Brad Lendon, CNN’s senior international military correspondent, has spent years producing uncritical coverage of U.S. military expansion in the Asia-Pacific region. In 2023, he wrote a glowing piece on Japan’s development of long-range missiles as a response to tensions with China, relying heavily on official government announcements, defense ministry press releases, and military-aligned publications while omitting any critical analysis of regional militarization or U.S. involvement. His reporting consistently aligns with Indo-Pacific Command’s messaging priorities, never citing anti-base movements, Global South analysts, or scholars of postcolonial military entanglement. His role is not to question empire’s narrative but to reinforce it—cleanly, efficiently, and with a journalist’s neutral mask.

CNN, Lendon’s platform, is not a neutral institution. Owned by Warner Bros. Discovery, its major shareholders include BlackRock and Vanguard—both of which hold stock in top weapons manufacturers. Thus CNN functions as a media amplifier for U.S. corporate-military interests. Its foreign affairs desk regularly sources from NATO-aligned think tanks like the Center for Strategic and International Studies (CSIS), where CNN contributors often serve as fellows. In 2024, CSIS received money from Lockheed Martin—a company whose weapons are sold to Japan as part of the very militarization this article normalizes. There is no disclosure of sourcing bias, no mention of the revolving door between U.S. intelligence and corporate media—just the illusion of objective reporting. CNN’s war drums come wrapped in the soft tones of professional decorum.
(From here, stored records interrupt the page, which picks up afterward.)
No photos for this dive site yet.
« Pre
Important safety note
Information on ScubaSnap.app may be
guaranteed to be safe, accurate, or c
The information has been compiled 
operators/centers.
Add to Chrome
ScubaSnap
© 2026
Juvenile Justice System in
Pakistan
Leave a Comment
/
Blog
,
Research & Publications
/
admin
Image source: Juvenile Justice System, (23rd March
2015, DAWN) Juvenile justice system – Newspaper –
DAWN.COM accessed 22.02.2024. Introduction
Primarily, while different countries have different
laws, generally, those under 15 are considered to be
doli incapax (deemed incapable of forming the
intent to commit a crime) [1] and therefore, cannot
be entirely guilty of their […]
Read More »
This article amplifies three central actors: Japanese Defense Minister Gen Nakatani, the Ministry of Defense white paper, and Admiral Samuel Paparo of the U.S. Indo-Pacific Command. Nakatani’s invocation of World War II frames the situation as an existential threat. The white paper declares the regional environment “the most severe” in 80 years, while Paparo chimes in to call China’s military growth “unprecedented.” None of these voices are interrogated; all are treated as authorities. The structural role they play in escalating tensions and justifying regional militarization is completely ignored.
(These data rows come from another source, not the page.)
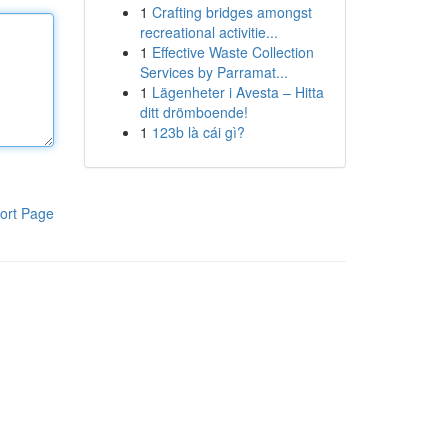
1
Crafting bridges amongst
recreational activitie...
1
Effective Waste Collection
Services by Parramat...
1
Lägenheter i Avesta – Hitta
ditt drömboende!
1
123b là cái gì?
ort Page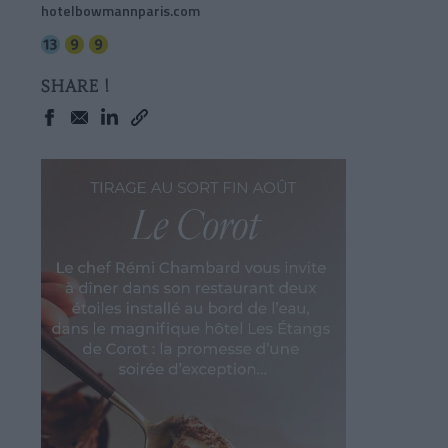
hotelbowmannparis.com
SHARE !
The first propaganda mechanism deployed is crisis framing. Lendon anchors the piece in the claim that East Asia is now facing its gravest threat since the Second World War. This framing distorts both history and current power relations. It draws a straight line between fascist-era Japan and the People’s Republic of China—as if the roles had reversed—and presents military escalation as unfortunate necessity rather than calculated strategy.

Second is strategic omission. The article fails to mention the 119 U.S. military bases across Japan, including multiple sites in Okinawa that have long been contested by local communities. It does not mention the decades of U.S. pressure to reinterpret Article 9 of Japan’s constitution, or the reality that Japan’s defense posture is not sovereign but deeply subordinated to U.S. strategic command. These absences aren’t gaps in knowledge—they are features of an ideological filter designed to keep imperial scaffolding out of view.
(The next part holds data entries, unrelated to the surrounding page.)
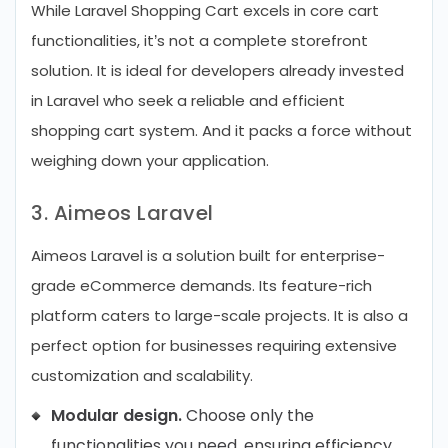
While Laravel Shopping Cart excels in core cart
functionalities, it’s not a complete storefront
solution. It is ideal for developers already invested
in Laravel who seek a reliable and efficient
shopping cart system. And it packs a force without
weighing down your application.
3. Aimeos Laravel
Aimeos Laravel is a solution built for enterprise-
grade eCommerce demands. Its feature-rich
platform caters to large-scale projects. It is also a
perfect option for businesses requiring extensive
customization and scalability.
Modular design.
Choose only the
functionalities you need, ensuring efficiency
Third is emotional manipulation. Lendon reproduces language about North Korean missiles “covering the entire Japanese archipelago” and Chinese “fait accompli” strategies, all without context. The goal is not to inform, but to inflame. By offering technical-sounding phrases and quantifiable threats without historical framing, the article primes the reader to feel encircled, under siege, and thus grateful for militarization. These psychological pressure points serve to align workers and civilians with ruling-class militarism.

Fourth, the article executes a sophisticated form of cognitive warfare. It uses technocratic language—“inter-state competition,” “shared strategic interests,” “forward presence”—to neutralize the political content of U.S. militarism. By presenting military escalation as bureaucratic management, it anesthetizes public consciousness. The empire is never visible—only the “concerns” of its allies. As WI’s July 14 essay demonstrates, this tactic is central to manufacturing legitimacy for U.S. sea power through euphemism and erasure.

Fifth is legitimacy inversion. China’s patrols are depicted as destabilizing, while U.S. and Japanese military buildup is rendered benign. Taiwan is described as a “democratically controlled island” under threat, yet the long-standing U.S. policy to use force against reunification goes unmentioned. The assumption is that power exercised by the U.S. and its allies is inherently lawful, while power exercised by others is inherently dangerous. This isn’t analysis—it’s imperial catechism.

Finally, the article leans into Cold War revivalism and Orientalist tropes. China, Russia, and North Korea are cast as a unified axis of authoritarianism. The piece echoes the civilizational anxiety analyzed in WI’s “China and the U.S.” article, where Western media revives 19th-century fears of “Asiatic despotism” cloaked in modern defense jargon. This is not about balance-of-power politics. It is about disciplining the Global South by other means.

What Lendon delivers is not reporting—it is a narrative weapon. Every sentence consolidates Japan’s re-militarization as sensible, even noble. Every omission shields U.S. imperial infrastructure from scrutiny. Every framing device pushes readers toward one conclusion: war is coming, and it is justified. But when empire tells you it’s preparing for defense, it’s usually preparing for conquest.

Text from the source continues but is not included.